A significant limitation of this analysis is the small number of participants (n = 5) in the study group, who were opportunistically selected. Despite opting to have a mixture of sexed participants, this selection method increases the risk of selection bias. The sample size is underpowered for picking up smaller differences between surgical field sizes. Any more robust data set should be larger and more systematically selected, which reflects patients undergoing distal humerus operations. The applicability of these initial results is limited as it has not quantified the size of the surgical field required for operative approaches on a case basis. Instead, this will continue to be a surgeon-led decision as to whether the increased surgical field size of using a sterile tourniquet allows proximal enough access for each specific case.

Conclusions

In conclusion, the use of certain types of sterile tourniquets can provide a wider surgical field than non-sterile tourniquets during procedures around the distal humerus. More specifically, the sterile elastic exsanguination tourniquet demonstrated the largest available field with a statistically significant difference from the non-sterile tourniquets. The results of this proof-of-concept study suggest that the use of sterile tourniquets should be considered more frequently in the surgery of the distal humerus. The placement of the sterile tourniquet within the sterile surgical field allows for incisions to be made up to the edge of the device, resulting in a larger and more accessible surgical field. These findings may have implications for orthopaedic surgical procedures beyond those focused on the distal humerus such as midshaft humeral fractures, facilitating safer exposure of the radial nerve and reduced blood loss.

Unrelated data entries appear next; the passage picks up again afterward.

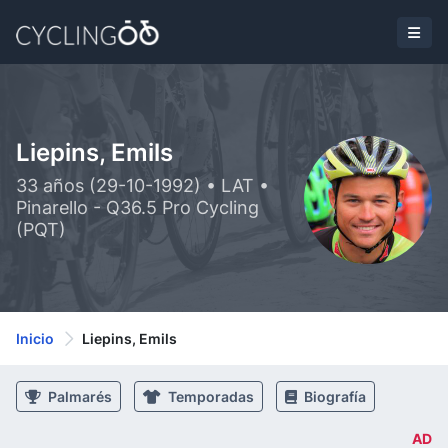
Liepins, Emils
33 años (29-10-1992) • LAT •
Pinarello - Q36.5 Pro Cycling
(PQT)
Inicio
Liepins, Emils
Palmarés
Temporadas
Biografía
AD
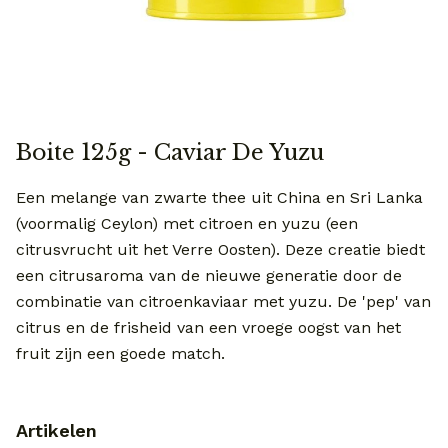
Boite 125g - Caviar De Yuzu
Een melange van zwarte thee uit China en Sri Lanka
(voormalig Ceylon) met citroen en yuzu (een
citrusvrucht uit het Verre Oosten). Deze creatie biedt
een citrusaroma van de nieuwe generatie door de
combinatie van citroenkaviaar met yuzu. De 'pep' van
citrus en de frisheid van een vroege oogst van het
fruit zijn een goede match.
Artikelen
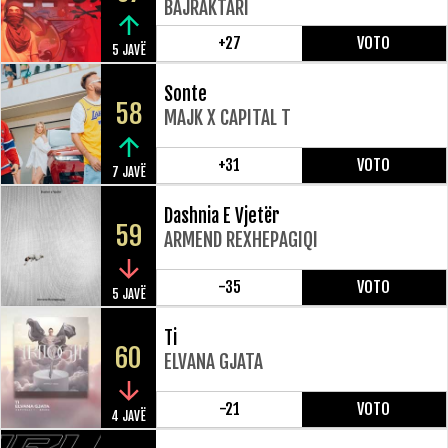
BAJRAKTARI
+27
VOTO
5 JAVË
Sonte
58
MAJK X CAPITAL T
+31
VOTO
7 JAVË
Dashnia E Vjetër
59
ARMEND REXHEPAGIQI
-35
VOTO
5 JAVË
Ti
60
ELVANA GJATA
-21
VOTO
4 JAVË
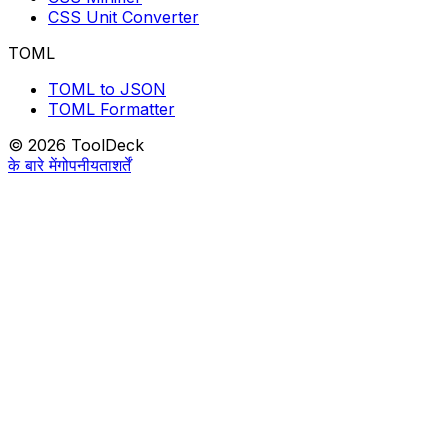
CSS Unit Converter
TOML
TOML to JSON
TOML Formatter
© 2026 ToolDeck
के बारे में
गोपनीयता
शर्तें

The authors have declared that no competing interests exist.

Human Ethics

Consent was obtained or waived by all participants in this study. NHS Health Research Authority issued approval N/A. As per the NHS Health Research Authority guidance and available results of the decision tool, the study does not need an NHS Research Ethics Committee (REC) review for sites in England.

Animal Ethics

Animal subjects: All authors have confirmed that this study did not involve animal subjects or tissue.